Comedia en tres actos del gran dramaturgo español Tirso de Molina (pseudónimo de fray Gabriel Téllez, 1584?-1648), publicada en la Primera Parte de sus comedias, en Sevilla y Madrid, en 1627. El título y la paternidad de Tirso son declarados dentro del texto de la comedia: «Mari-Hernández la gallega / he sido en aquesta historia, / senado, y Tirso, el poeta». Asimismo a lo largo de la obra la protagonista afirma llamarse «Mari-Hernández, la gallega», y no «La gallega Mari-Hernández», forma, esta última, que ha circulado como título de la obra. Según doña Blanca de los Ríos esta comedia de Tirso pertenece al ciclo «galaico-portugués», y su fecha de redacción debe situarse dentro del período de la expulsión de los moriscos decretada por Felipe III, o sea, de 1608 a 1614. La ilustre investigadora del teatro de Tirso señala que, durante este período, el poeta estuvo ausente de Toledo algún tiempo, y cree que la concepción de Mari-Hernández debe fecharse entre los años 1608 y 1612.

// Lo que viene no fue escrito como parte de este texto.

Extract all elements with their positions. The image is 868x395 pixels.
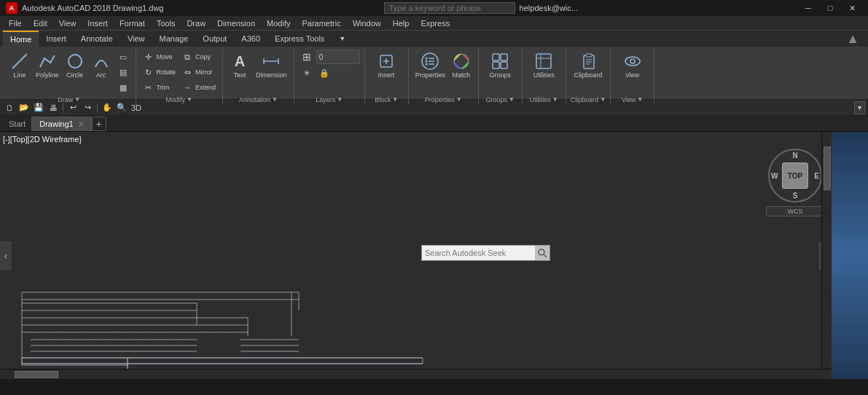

La acción se desarrolla en Portugal y Galicia en tiempos del rey don Juan II. Por unas cartas que ha falsificado don Egas, el conde don Álvaro de Ataide es considerado como traidor y se ve obligado a huir de Portugal. Se refugia en el castillo de Beatriz de Chaves, su enamorada, en la frontera de Galicia, pero allí es descubierto por el propio rey y tiene que huir de nuevo, mientras Beatriz queda prisionera. Don Álvaro, bajo el pseudónimo de Vireno, se acoge en tierras gallegas en casa del labrador Garín Hernández, de cuya hija María se enamora. Doña Beatriz, que ha conseguido escapar, se refugia, a su vez, en la mansión del conde de Monterrey, señor de las tierras de García Hernández, y que negocia las paces del rey de Portugal con el de Castilla. Reconocidos don Álvaro y Beatriz, aquél abandona a María. Ésta, llevada de su desesperación y de sus celos, le persigue. El rey Juan declara la guerra al conde de Monterrey. María, vestida de hombre, entra en las filas del conde de Monterrey y desafía a don Álvaro; en aquel momento llegan unos portugueses con don Egas para ayudar a María, pero ella se pone al lado de don Álvaro y hiere a don Egas. Éste, antes de morir, confiesa su engaño, con lo que se aclaran todas las situaciones. Don Juan ordena que don Álvaro se case con Mari-Hernández, a quien convierte en condesa de Barcelos.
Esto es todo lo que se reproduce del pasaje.